Expliquons-nous cependant. Ce changement incontestable et incontesté ne se produisait que dans certaines conditions. Lorsque les Quiquendoniens allaient par les rues de la ville, au grand air, sur les places, le long du Vaar, ils étaient toujours ces bonnes gens froids et méthodiques que l'on connaissait autrefois. De même, quand ils se confinaient dans leurs logis, les uns travaillant de la main, les autres travaillant de la tête, ceux-ci ne faisant rien, ceux-là ne pensant pas davantage. Leur vie privée était silencieuse, inerte, végétative comme jadis. Nulle querelle, nul reproche dans les ménages, nulle accélération des mouvements du cœur, nulle surexcitation de la moelle encéphalique. La moyenne des pulsations restait ce qu'elle était au bon temps, de cinquante à cinquante-deux par minute.
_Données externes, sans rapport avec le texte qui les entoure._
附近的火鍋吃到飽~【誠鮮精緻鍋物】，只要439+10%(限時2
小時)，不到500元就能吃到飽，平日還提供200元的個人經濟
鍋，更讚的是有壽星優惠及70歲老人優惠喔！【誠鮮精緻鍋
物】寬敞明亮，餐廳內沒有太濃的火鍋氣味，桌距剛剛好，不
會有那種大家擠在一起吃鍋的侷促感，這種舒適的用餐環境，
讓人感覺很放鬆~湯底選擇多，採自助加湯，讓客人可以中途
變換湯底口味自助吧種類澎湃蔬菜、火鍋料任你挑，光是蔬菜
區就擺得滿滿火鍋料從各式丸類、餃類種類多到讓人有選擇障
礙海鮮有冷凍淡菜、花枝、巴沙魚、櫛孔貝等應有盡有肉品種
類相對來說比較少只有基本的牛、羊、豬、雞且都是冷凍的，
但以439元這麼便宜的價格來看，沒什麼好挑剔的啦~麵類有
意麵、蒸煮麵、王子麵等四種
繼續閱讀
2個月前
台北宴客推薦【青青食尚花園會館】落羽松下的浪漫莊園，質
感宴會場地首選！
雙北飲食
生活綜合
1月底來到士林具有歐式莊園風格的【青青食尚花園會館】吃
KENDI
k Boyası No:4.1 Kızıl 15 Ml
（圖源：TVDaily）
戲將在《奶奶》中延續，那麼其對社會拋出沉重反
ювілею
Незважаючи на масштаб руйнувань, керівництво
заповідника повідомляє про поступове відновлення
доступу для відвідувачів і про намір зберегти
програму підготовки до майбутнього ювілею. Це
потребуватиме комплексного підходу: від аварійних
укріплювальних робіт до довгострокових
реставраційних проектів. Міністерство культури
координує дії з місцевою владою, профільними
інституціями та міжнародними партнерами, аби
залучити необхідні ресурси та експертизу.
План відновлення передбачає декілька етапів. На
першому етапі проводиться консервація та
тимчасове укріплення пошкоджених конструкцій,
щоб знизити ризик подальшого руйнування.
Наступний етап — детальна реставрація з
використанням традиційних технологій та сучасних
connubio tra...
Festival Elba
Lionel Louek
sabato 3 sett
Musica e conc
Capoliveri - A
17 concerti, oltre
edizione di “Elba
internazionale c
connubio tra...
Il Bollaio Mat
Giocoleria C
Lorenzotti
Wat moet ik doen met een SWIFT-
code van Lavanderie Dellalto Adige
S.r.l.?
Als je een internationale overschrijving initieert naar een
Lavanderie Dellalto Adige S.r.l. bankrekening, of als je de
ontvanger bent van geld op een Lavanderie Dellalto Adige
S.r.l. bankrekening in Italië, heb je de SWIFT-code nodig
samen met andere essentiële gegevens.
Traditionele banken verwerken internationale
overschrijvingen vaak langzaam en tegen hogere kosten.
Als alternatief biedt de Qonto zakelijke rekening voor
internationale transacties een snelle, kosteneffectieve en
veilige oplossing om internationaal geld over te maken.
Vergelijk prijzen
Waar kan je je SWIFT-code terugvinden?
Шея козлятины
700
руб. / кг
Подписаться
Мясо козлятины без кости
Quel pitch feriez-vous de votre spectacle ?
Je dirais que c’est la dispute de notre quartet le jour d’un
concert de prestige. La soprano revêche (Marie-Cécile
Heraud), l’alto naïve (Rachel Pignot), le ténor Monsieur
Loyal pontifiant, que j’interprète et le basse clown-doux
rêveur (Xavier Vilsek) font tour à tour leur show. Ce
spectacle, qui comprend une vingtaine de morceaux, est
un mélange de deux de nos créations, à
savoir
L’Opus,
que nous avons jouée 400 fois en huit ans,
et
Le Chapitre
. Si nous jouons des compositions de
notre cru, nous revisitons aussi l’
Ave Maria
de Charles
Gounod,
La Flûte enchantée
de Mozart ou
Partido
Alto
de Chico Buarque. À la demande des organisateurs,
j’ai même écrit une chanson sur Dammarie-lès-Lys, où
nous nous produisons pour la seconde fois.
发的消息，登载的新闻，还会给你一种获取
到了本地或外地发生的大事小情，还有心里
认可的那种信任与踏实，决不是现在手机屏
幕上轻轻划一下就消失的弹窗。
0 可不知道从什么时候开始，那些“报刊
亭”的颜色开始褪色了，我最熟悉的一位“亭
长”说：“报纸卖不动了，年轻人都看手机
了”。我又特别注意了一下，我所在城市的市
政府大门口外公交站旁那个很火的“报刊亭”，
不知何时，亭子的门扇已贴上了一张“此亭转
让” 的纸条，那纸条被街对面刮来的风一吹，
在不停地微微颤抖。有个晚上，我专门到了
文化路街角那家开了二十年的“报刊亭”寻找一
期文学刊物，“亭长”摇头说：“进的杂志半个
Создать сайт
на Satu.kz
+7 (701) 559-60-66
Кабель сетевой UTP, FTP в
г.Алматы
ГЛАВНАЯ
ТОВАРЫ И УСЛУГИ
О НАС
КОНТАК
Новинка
Mais, phénomène absolument inexplicable, qui eût mis en défaut la sagacité des plus ingénieux physiologistes de l'époque, si les habitants de Quiquendone ne se modifiaient point dans la vie privée, ils se métamorphosaient visiblement, au contraire, dans la vie commune, à propos de ces relations d'individu à individu qu'elle provoque.
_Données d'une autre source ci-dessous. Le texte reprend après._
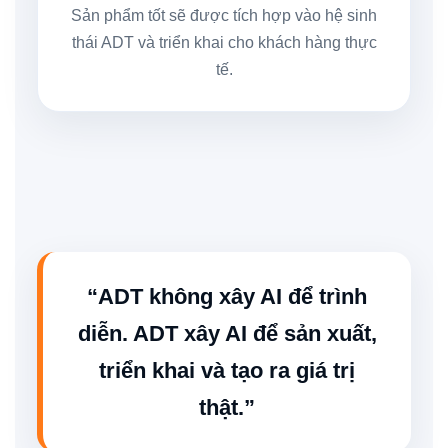
Sản phẩm tốt sẽ được tích hợp vào hệ sinh
thái ADT và triển khai cho khách hàng thực
tế.
“ADT không xây AI để trình
diễn. ADT xây AI để sản xuất,
triển khai và tạo ra giá trị
thật.”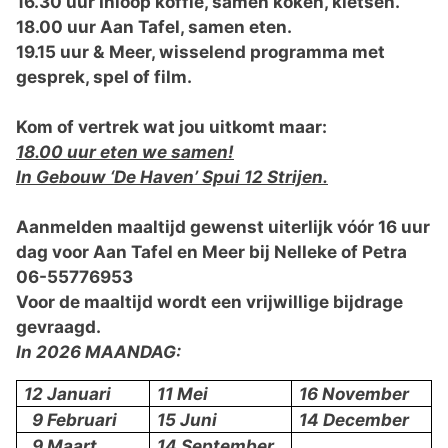
16.30 uur Inloop koffie, samen koken, kletsen.
18.00 uur Aan Tafel, samen eten.
19.15 uur & Meer,
wisselend programma met
gesprek, spel of film.
Kom of vertrek wat jou uitkomt maar:
18.00 uur eten we samen!
In Gebouw ‘De Haven’ Spui 12 Strijen.
Aanmelden maaltijd gewenst uiterlijk vóór 16 uur
dag voor Aan Tafel en Meer bij Nelleke of Petra
06-55776953
Voor de maaltijd wordt een vrijwillige bijdrage
gevraagd.
In 2026 MAANDAG:
12 Januari
11 Mei
16 November
9 Februari
15 Juni
14 December
9 Maart
14 September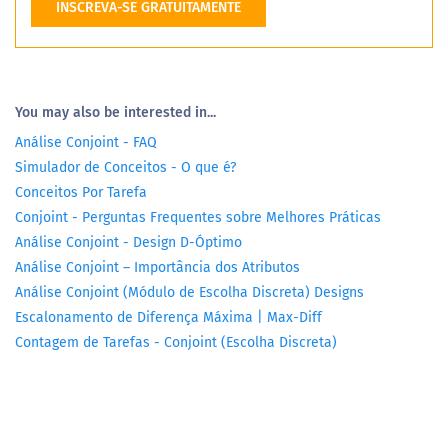
INSCREVA-SE GRATUITAMENTE
You may also be interested in...
Análise Conjoint - FAQ
Simulador de Conceitos - O que é?
Conceitos Por Tarefa
Conjoint - Perguntas Frequentes sobre Melhores Práticas
Análise Conjoint - Design D-Óptimo
Análise Conjoint – Importância dos Atributos
Análise Conjoint (Módulo de Escolha Discreta) Designs
Escalonamento de Diferença Máxima | Max-Diff
Contagem de Tarefas - Conjoint (Escolha Discreta)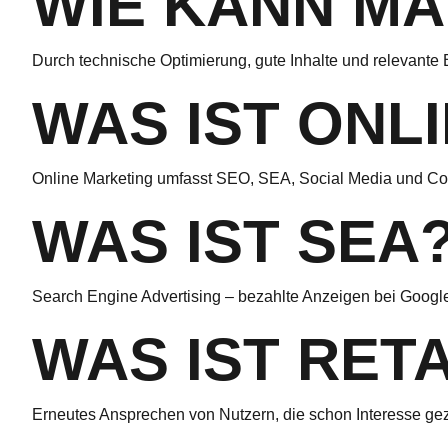
WIE KANN MA
Durch technische Optimierung, gute Inhalte und relevante 
WAS IST ONL
Online Marketing umfasst SEO, SEA, Social Media und Co
WAS IST SEA
Search Engine Advertising – bezahlte Anzeigen bei Googl
WAS IST RET
Erneutes Ansprechen von Nutzern, die schon Interesse ge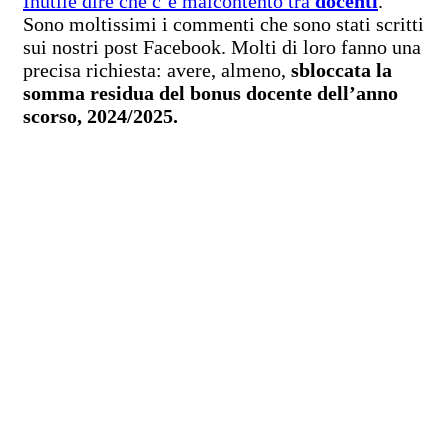
Inutile dire che c’è malcontento tra
docenti
.
Sono moltissimi i commenti che sono stati scritti
sui nostri post Facebook. Molti di loro fanno una
precisa richiesta: avere, almeno,
sbloccata la
somma residua del bonus docente dell’anno
scorso, 2024/2025.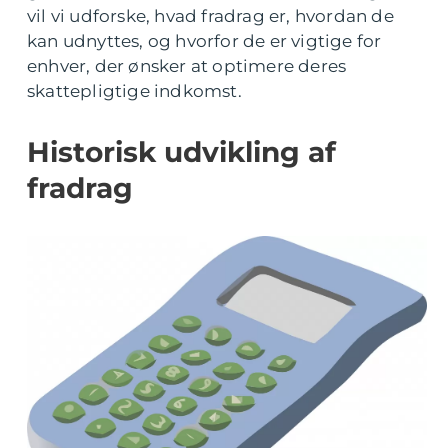
vil vi udforske, hvad fradrag er, hvordan de
kan udnyttes, og hvorfor de er vigtige for
enhver, der ønsker at optimere deres
skattepligtige indkomst.
Historisk udvikling af
fradrag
Ainsi, se réunissaient-ils dans un édifice public ? Cela « n'allait plus », pour employer l'expression du commissaire Passauf. À la bourse, à l'hôtel de ville, à l'amphithéâtre de l'Académie, aux séances du conseil comme aux réunions des savants, une sorte de revivification se produisait, une surexcitation singulière s'emparait bientôt des assistants. Au bout d'une heure, les rapports étaient déjà aigres. Après deux heures, la discussion dégénérait en dispute. Les têtes s'échauffaient, et l'on en venait aux personnalités. Au temple même, pendant le prêche, les fidèles ne pouvaient entendre de sang-froid le ministre van Stabel, qui, d'ailleurs, se démenait dans sa chaire et les admonestait plus sévèrement que d'habitude. Enfin cet état de choses amena de nouvelles altercations plus graves, hélas ! que celle du médecin Custos et de l'avocat Schut, et si elles ne nécessitèrent jamais l'intervention de l'autorité, c'est que les querelleurs, rentrés chez eux, y retrouvaient, avec le calme, l'oubli des offenses faites et reçues.
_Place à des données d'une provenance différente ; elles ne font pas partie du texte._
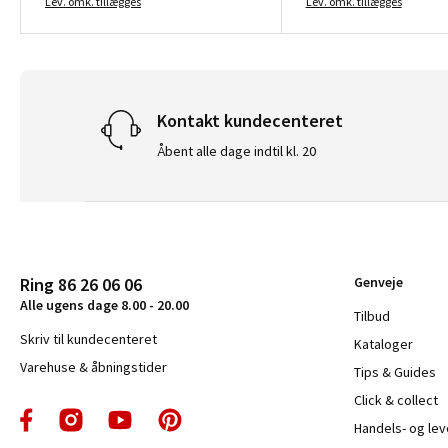
Lev. omk. tillægges
Lev. omk. tillægges
Kontakt kundecenteret
Åbent alle dage indtil kl. 20
Ring 86 26 06 06
Genveje
Alle ugens dage 8.00 - 20.00
Tilbud
Skriv til kundecenteret
Kataloger
Varehuse & åbningstider
Tips & Guides
Click & collect
Handels- og le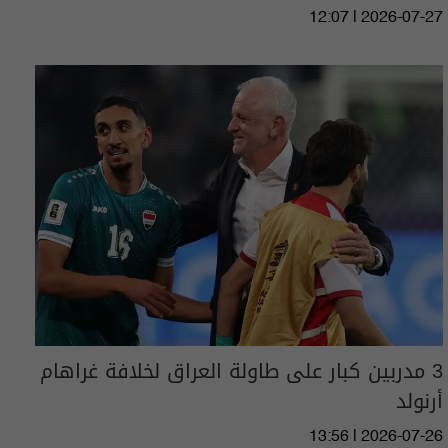
12:07 | 2026-07-27
3 مدربين كبار على طاولة العراق لخلافة غراهام
أرنولد
13:56 | 2026-07-26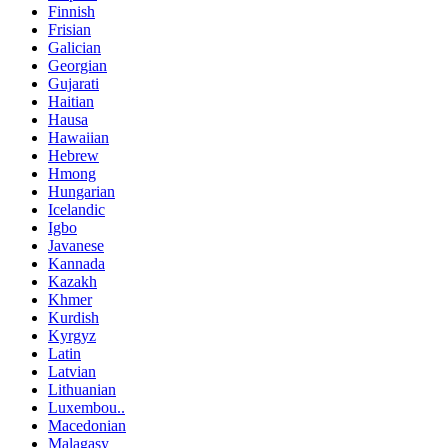
Finnish
Frisian
Galician
Georgian
Gujarati
Haitian
Hausa
Hawaiian
Hebrew
Hmong
Hungarian
Icelandic
Igbo
Javanese
Kannada
Kazakh
Khmer
Kurdish
Kyrgyz
Latin
Latvian
Lithuanian
Luxembou..
Macedonian
Malagasy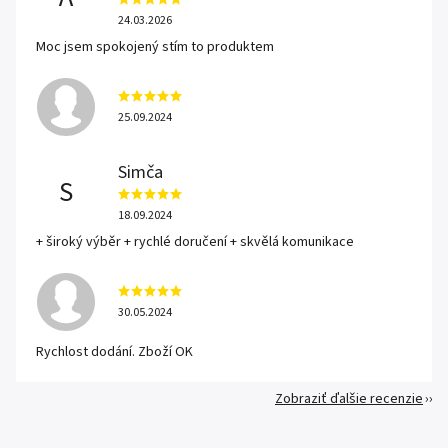
24.03.2026
Moc jsem spokojený stím to produktem
25.09.2024
Simča
S
18.09.2024
+ široký výběr + rychlé doručení + skvělá komunikace
30.05.2024
Rychlost dodání. Zboží OK
Zobraziť ďalšie recenzie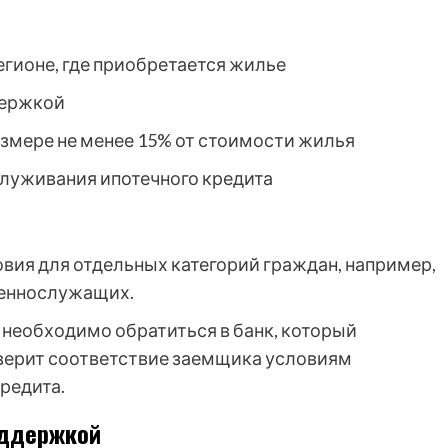
егионе, где приобретается жилье
держкой
азмере не менее 15% от стоимости жилья
служивания ипотечного кредита
ия для отдельных категорий граждан, например,
оеннослужащих.
 необходимо обратиться в банк, который
оверит соответствие заемщика условиям
редита.
оддержкой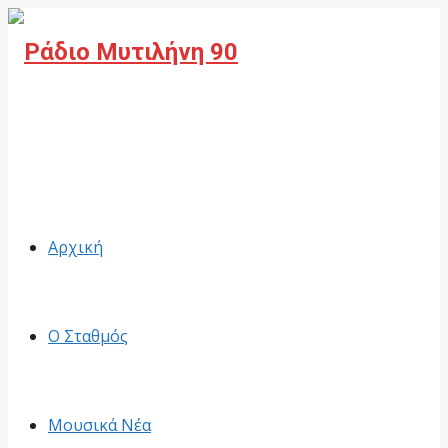
Facebook
Αρχική
Ο Σταθμός
Μουσικά Νέα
Toutefois, cette particularité n'avait pu frapper des esprits absolument inhabiles à reconnaître ce qui se passait en eux. Un seul personnage de la ville, celui-là même dont le conseil songeait depuis trente ans à supprimer la charge, le commissaire civil, Michel Passauf, avait fait cette remarque, que la surexcitation, nulle dans les maisons particulières, se révélait promptement dans les édifices publics, et il se demandait, non sans une certaine anxiété, ce qu'il adviendrait si jamais cet éréthisme venait à se propager jusque dans les maisons bourgeoises, et si l'épidémie — c'était le mot qu'il employait — se répandait dans les rues de la ville. Alors, plus d'oubli des injures, plus de calme, plus d'intermittence dans le délire, mais une inflammation permanente qui précipiterait inévitablement les Quiquendoniens les uns contre les autres.
« Alors qu'arriverait-il ? se demandait avec effroi le commissaire Passauf.